In GHC- Why is the lazy version of this small program so much faster than the loop based variant?

jamshidh Published at Dev

jamshidh

These two programs do the same thing, but one runs 10x faster.

This takes approx. 10 seconds on my machine:

import Control.Monad
import qualified Data.ByteString as B
import qualified Data.ByteString.Lazy as BL

theValueOne=B.singleton 1

main = replicateM_ 100000000 $ B.putStr theValueOne

The second version uses output-lazy IO. It is done in about 1 second (as fast as c):

import qualified Data.ByteString.Lazy as BL

main = BL.putStr $ BL.pack $ replicate 100000000 1

Question: Why is the non-lazy version so slow? More importantly, how can I make it fast? (I've tried recursion, forM, modifying the output buffer using hSetBuffering... Nothing has made a difference)

Note- This is more than just an academic question. The non-lazy version is an extremely simplified version of an executable my company uses in production, which is also slow in the same way. It would be nearly impossible to re-architect the larger program around the analogous lazy solution.

K. A. Buhr

Updated: Added possible source of problem and a solution.

I don't think it has anything to do with lazy I/O. If you rewrite the strict I/O version to write two bytes at once:

theValueOne = B.singleton 1
main = replicateM_ 50000000 $ B.putStr (theValueOne <> theValueOne)

that halves the time. Write ten bytes at once:

theValueOne = B.singleton 1
main = replicateM_ 10000000 $ B.putStr (foldMap id (replicate 10 theValueOne))

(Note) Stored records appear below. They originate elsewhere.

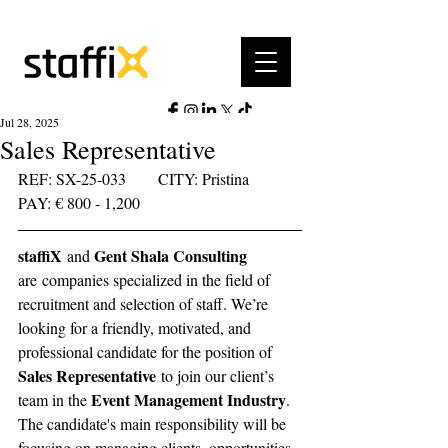
Jul 28, 2025
Sales Representative
REF: SX-25-033	     CITY: Pristina	   
PAY: € 800 - 1,200 
staffiX
Gent Shala Consulting 
 and 
are companies specialized in the field of 
recruitment and selection of staff. We’re 
looking for a friendly, motivated, and 
professional candidate for the position of 
Sales Representative
 to join our client’s 
Event Management Industry
team in the 
. 
The candidate's main responsibility will be 
focusing on managing clients, opportunities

and it's already faster than the lazy I/O version.

The issue is that there's a bit of overhead in a B.hPutStr call, much more than the overhead of a C fwrite call, and it's just not a particularly efficient way to write a single byte.

A good chunk of the overhead comes from the fact that Haskell I/O buffers have immutable metadata. Even though the buffer content itself is mutable, the pointers to valid data within the buffer are immutable, and so writing a single byte requires a heap allocation of a new GHC.IO.Buffer.Buffer structure which GHC can't optimize away

One solution is to use a hand-crafted buffering structure with a mutable pointer. The following works, and it's about twice as fast as the lazy I/O version in the original question.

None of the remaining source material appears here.